By the 1950s and 60s Japan had already become a major producer of electric appliances. The first initiatives to recycle were launched in the 70s. Due to costs, disassembly was hardly achievable. The Home Appliance Recycling Law was enacted in 1998 and came into force in 2001, and the recycling of waste electrics became a specific requirement under the Household Appliance Recycling Law and the Law for Effective Utilization Resources. Appliance manufacturers are now required to finance the recycling of their products. The Association for Electric Home Appliances is a trade group that is responsible for orphaned products.

China produces a significant share of the world’s appliances. This country also has a high influx of appliance waste. There has been much progress in appliance recycling efficiency. China’s undeveloped dismantling and processing has led to elevated levels of toxins in the waste appliance site vicinities. Their appliance recycling methods require severe improvement.

The United States is the largest waste appliance producer in the world, but there is still no need for federal law. We have a state level, many mandatory electronic recovery programs have been implemented. There are also several commercial appliance recyclers, for example, Appliance Recycling Centers of America (ARCA). ARCA is a company based in Minneapolis, with a chain of national recycling depots.

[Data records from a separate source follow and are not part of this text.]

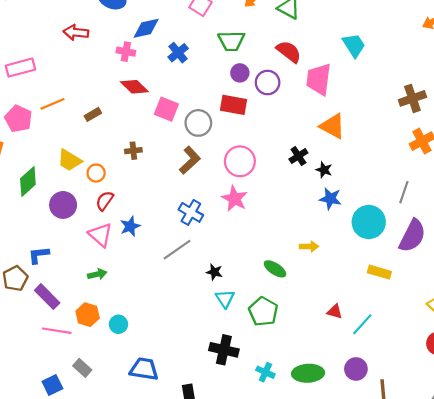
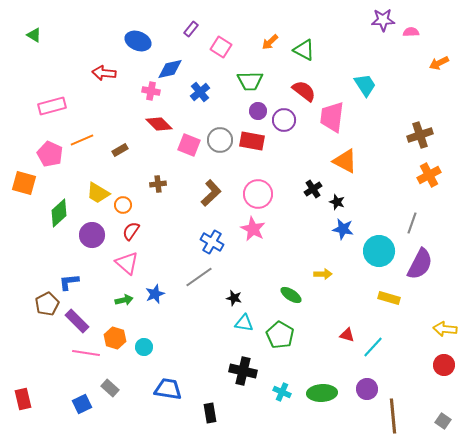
gray circle: (198, 123) -> (220, 140), moved
blue star: (130, 226) -> (155, 294), moved
cyan triangle: (225, 299) -> (244, 323), turned -48

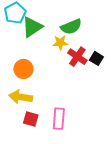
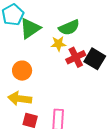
red cross: (77, 57) -> (76, 57), turned 30
black square: (96, 58) -> (95, 59), size x1.5

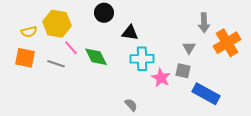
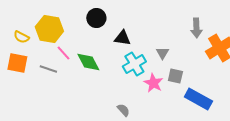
yellow semicircle: (29, 32) -> (21, 37), turned 42
gray triangle: (189, 48) -> (162, 53), moved
cyan cross: (142, 59) -> (134, 64), turned -30

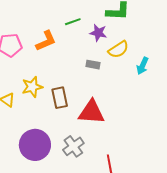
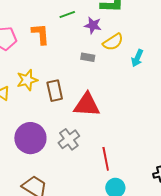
orange L-shape: (46, 41) -> (41, 34), turned -70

In 2003, the California Electronic Waste Recycling Act was signed. It is a new program for consumers to return, recycle, and ensure the safe and environmentally sound disposal of video discs, such as televisions and computer monitors, which are hazardous wastes when discarded. In 2005, consumers paid a fee of 6-10 dollars when buying an electronic device. These fees are used to pay e-waste collectors and recyclers to cover their cost of managing e-waste. The EWRA classifies electronic devices and covered electronic devices. Only covered electronic devices (CEDs) are included in the EWRA, but all electronic devices are needed. The CEDs include televisions and computers that have LCD displays or contain cathode ray tubes.

Australia has the same approach at the US at this time. There are several commercial appliances in Australia, as well as some organizations that offer the best of the world. Some retailers like Appliances Online also remove and recycle customers’ old appliances using services like Sims Metal Management.

Extended producer responsibility (EPR) is an environmental protection strategy that makes the manufacturer of the appliance responsible for its entire life cycle and especially for the “take-back”, recycling and final disposal of the product. Essentially, manufacturers must now finance product treatment and recycling. Countries where this strategy has been adopted for: Switzerland (1998), Denmark (1999), Netherlands (1999), Norway (1999), Belgium (2001), Japan (2001), Sweden (2001) and Germany (2005) ), but it has been expanded through legislation among certain South American countries such as Argentina, Brazil, Colombia and Peru. Countries in which EPR has long been established, the product of the combination of government legislation and sound company can produce a higher take-back and recycling rate. An example of this is the Sony Corporation in Japan, achieving a 53% recycling rate. Other ways countries approach the issue of waste is by import or import. Almost all countries, at least Many implement extended producer responsibility, in addition to recycling facilities.